The Allergan Web site states that the importation of any pharmaceutical or biologic product into the United States from another country without FDA approval remains illegal. Only the form of botullinum toxin product that is approved for distribution in the US, should be used by US physicians. It warns that given the recent rise in importation and use of counterfeit products, the quality of the therapy can only be guaranteed when obtained from Allergan or an authorized distributor, and explains that biologic pharmaceuticals require strict manufacturing, storage, and transportation procedures. Deviations in these processes may lead to degradation of clinical effect.
The FDA confirms that the United States Federal Food, Drug, and Cosmetic Act (Act) (21 U.S.C. section 331) prohibits the interstate shipment (which includes importation) of unapproved new drugs. Thus, the importation of drugs that lack FDA approval — whether for personal use or otherwise —violates the law.

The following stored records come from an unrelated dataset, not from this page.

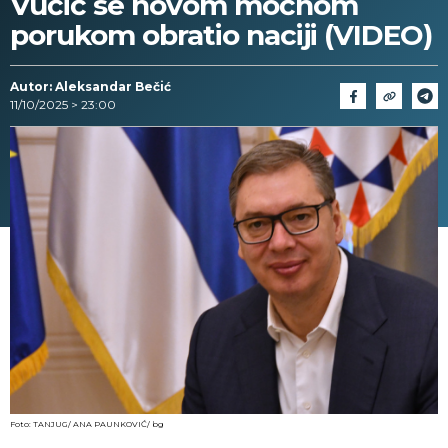
Vučić se novom moćnom
porukom obratio naciji (VIDEO)
Autor: Aleksandar Bečić
11/10/2025 > 23:00
Foto: TANJUG/ ANA PAUNKOVIĆ/ bg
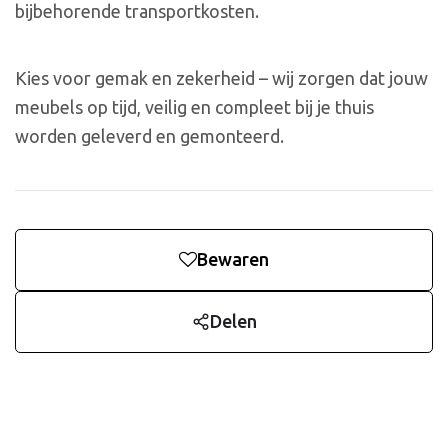
bijbehorende transportkosten.
Kies voor gemak en zekerheid – wij zorgen dat jouw
meubels op tijd, veilig en compleet bij je thuis
worden geleverd en gemonteerd.
Bewaren
Delen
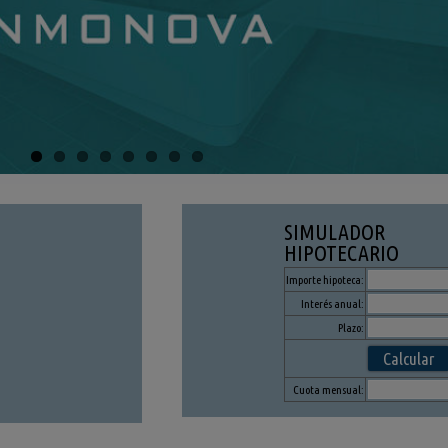
SIMULADOR
HIPOTECARIO
Importe hipoteca:
Interés anual:
Plazo:
Cuota mensual:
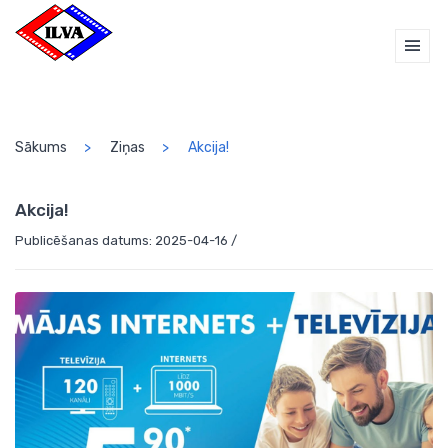
Sākums
Ziņas
Akcija!
Akcija!
Publicēšanas datums: 2025-04-16 /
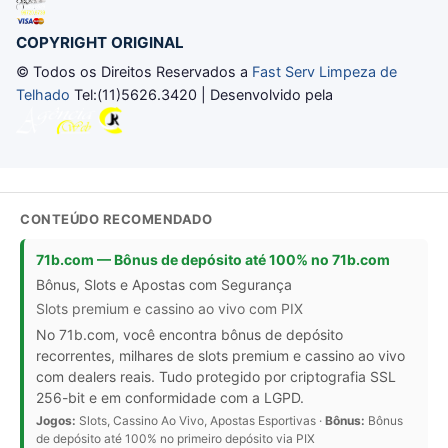
COPYRIGHT ORIGINAL
© Todos os Direitos Reservados a
Fast Serv Limpeza de
Telhado
Tel:(11)5626.3420 | Desenvolvido pela
CONTEÚDO RECOMENDADO
71b.com — Bônus de depósito até 100% no 71b.com
Bônus, Slots e Apostas com Segurança
Slots premium e cassino ao vivo com PIX
No 71b.com, você encontra bônus de depósito
recorrentes, milhares de slots premium e cassino ao vivo
com dealers reais. Tudo protegido por criptografia SSL
256-bit e em conformidade com a LGPD.
Jogos:
Slots, Cassino Ao Vivo, Apostas Esportivas ·
Bônus:
Bônus
de depósito até 100% no primeiro depósito via PIX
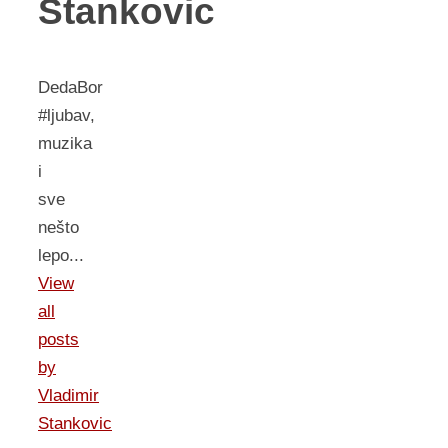
Stankovic
DedaBor
#ljubav,
muzika
i
sve
nešto
lepo...
View
all
posts
by
Vladimir
Stankovic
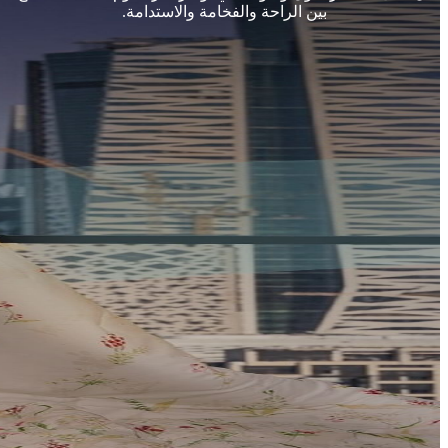
بين الراحة والفخامة والاستدامة.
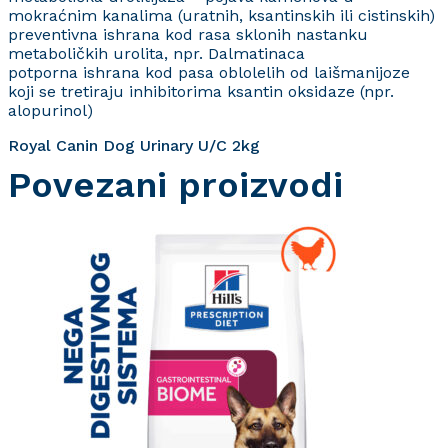
mokraćnim kanalima (uratnih, ksantinskih ili cistinskih)
preventivna ishrana kod rasa sklonih nastanku
metaboličkih urolita, npr. Dalmatinaca
potporna ishrana kod pasa oblolelih od laišmanijoze
koji se tretiraju inhibitorima ksantin oksidaze (npr.
alopurinol)
Royal Canin Dog Urinary U/C 2kg
Povezani proizvodi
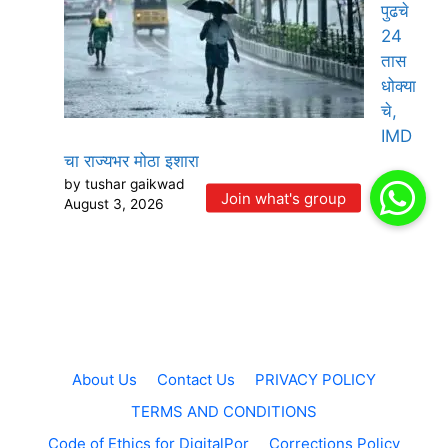
पुढचे
24
तास
धोक्या
चे,
IMD
चा राज्यभर मोठा इशारा
by tushar gaikwad
August 3, 2026
About Us
Contact Us
PRIVACY POLICY
TERMS AND CONDITIONS
Code of Ethics for DigitalPor
Corrections Policy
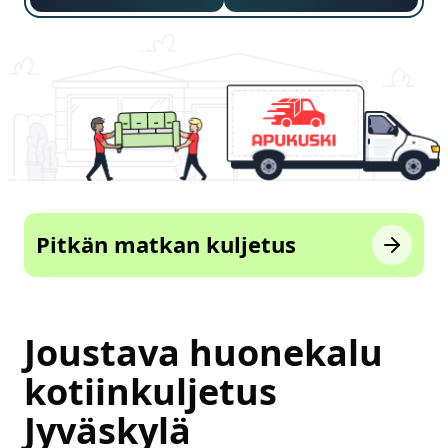
Pitkän matkan kuljetus
Joustava huonekalu
kotiinkuljetus
Jyväskylä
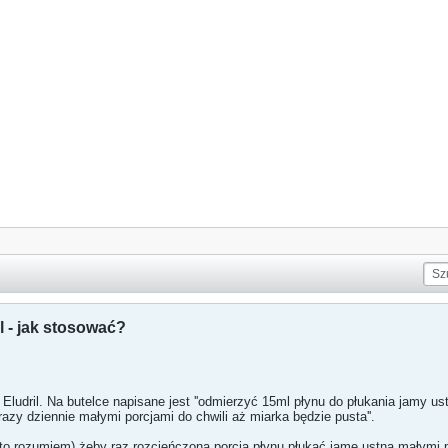
l - jak stosować?
ludril. Na butelce napisane jest ''odmierzyć 15ml płynu do płukania jamy u
razy dziennie małymi porcjami do chwili aż miarka będzie pusta''.
k to rozumiem) żeby raz rozcieńczoną porcją płynu płukać jamę ustną małymi p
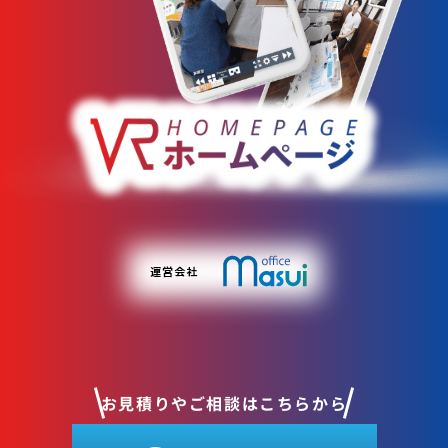
お見積りやご相談はこちらから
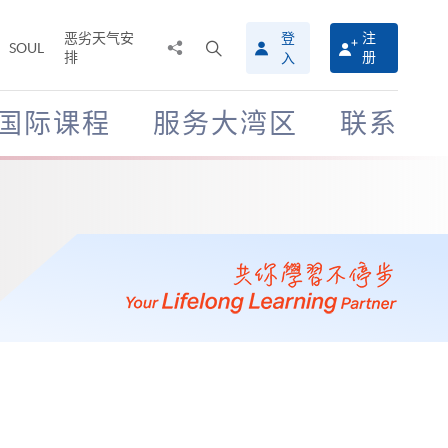
恶劣天气安
登
注
分
打
SOUL
排
册
入
享
开
至
搜
寻
国际课程
服务大湾区
联系
介
面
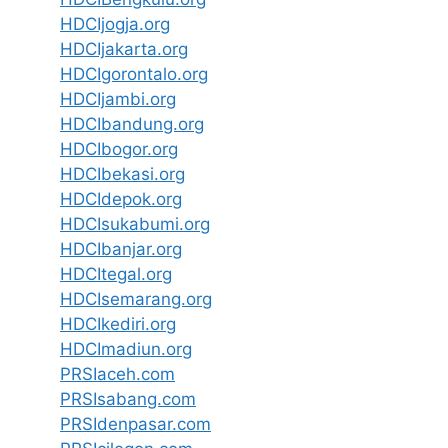
HDCIjogja.org
HDCIjakarta.org
HDCIgorontalo.org
HDCIjambi.org
HDCIbandung.org
HDCIbogor.org
HDCIbekasi.org
HDCIdepok.org
HDCIsukabumi.org
HDCIbanjar.org
HDCItegal.org
HDCIsemarang.org
HDCIkediri.org
HDCImadiun.org
PRSIaceh.com
PRSIsabang.com
PRSIdenpasar.com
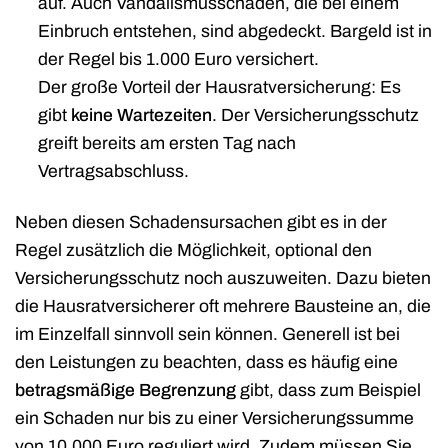
auf. Auch Vandalismusschäden, die bei einem
Einbruch entstehen, sind abgedeckt. Bargeld ist in
der Regel bis 1.000 Euro versichert.
Der große Vorteil der Hausratversicherung: Es
gibt
keine Wartezeiten
. Der Versicherungsschutz
greift bereits am ersten Tag nach
Vertragsabschluss.
Neben diesen Schadensursachen gibt es in der
Regel zusätzlich die Möglichkeit, optional den
Versicherungsschutz noch auszuweiten. Dazu bieten
die Hausratversicherer oft mehrere Bausteine an, die
im Einzelfall sinnvoll sein können. Generell ist bei
den Leistungen zu beachten, dass es häufig eine
betragsmäßige Begrenzung
gibt, dass zum Beispiel
ein Schaden nur bis zu einer Versicherungssumme
von 10.000 Euro reguliert wird. Zudem müssen Sie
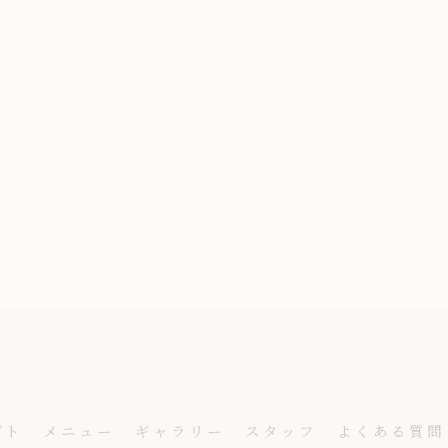
プト
メニュー
ギャラリー
スタッフ
よくある質問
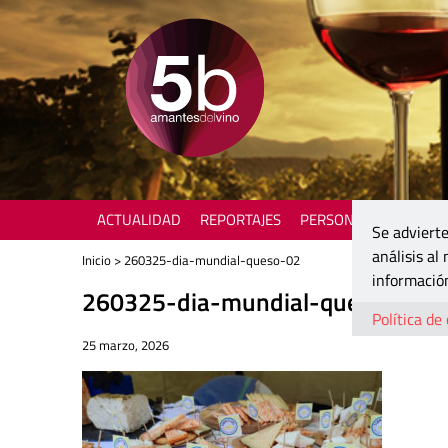
ACTUALIDAD
REPORTAJES
PERSONAJES
ENOTU
Se advierte
análisis al
Inicio
> 260325-dia-mundial-queso-02
información
260325-dia-mundial-queso-02
Política de
25 marzo, 2026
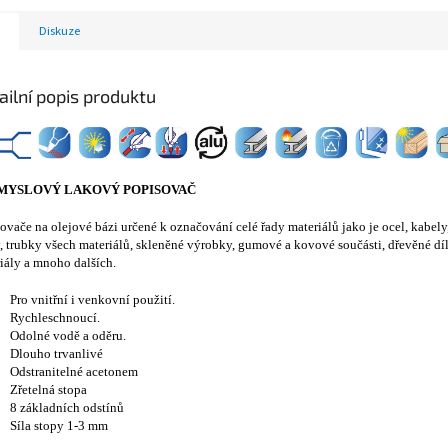
Diskuze
ailní popis produktu
MYSLOVÝ LAKOVÝ POPISOVAČ
ovače na olejové bázi určené k označování celé řady materiálů jako je ocel, kabely
, trubky všech materiálů, skleněné výrobky, gumové a kovové součásti, dřevěné dílc
iály a mnoho dalších.
Pro vnitřní i venkovní použití.
Rychleschnoucí.
Odolné vodě a oděru.
Dlouho trvanlivé
Odstranitelné acetonem
Zřetelná stopa
8 základních odstínů
Síla stopy 1-3 mm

Unapproved new drugs are any drugs, including foreign-made versions of US-approved drugs that have not been manufactured in accordance with and pursuant to an FDA approval. www.fda.gov/ForIndustry/ImportProgram/ucm173751.htm
The FDA also explains that medicine bought over the Internet from foreign sources, from storefront businesses that offer to buy foreign medicine for you, or during trips outside the United States, may not be safe or effective. These medicines may present health risks, and the FDA cannot ensure the safety of medicine from these sources. Furthermore, it can't help you if you have problems with medicine you get from outside U.S. regulation and oversight.
“In addition to the legal issues related to importation, there are huge associated malpractice issues,” cautions Sagsveen. For example, if a neurologist injects imported the botulinum toxin therapy and later learns that the patient has been injured because the product has been contaminated or damaged in shipment, it is likely that he or she would be 100 percent responsible. “The upside is so small (marginal increased profit) and the downside is so big (criminal conviction) — to me this is a no brainer,” he said.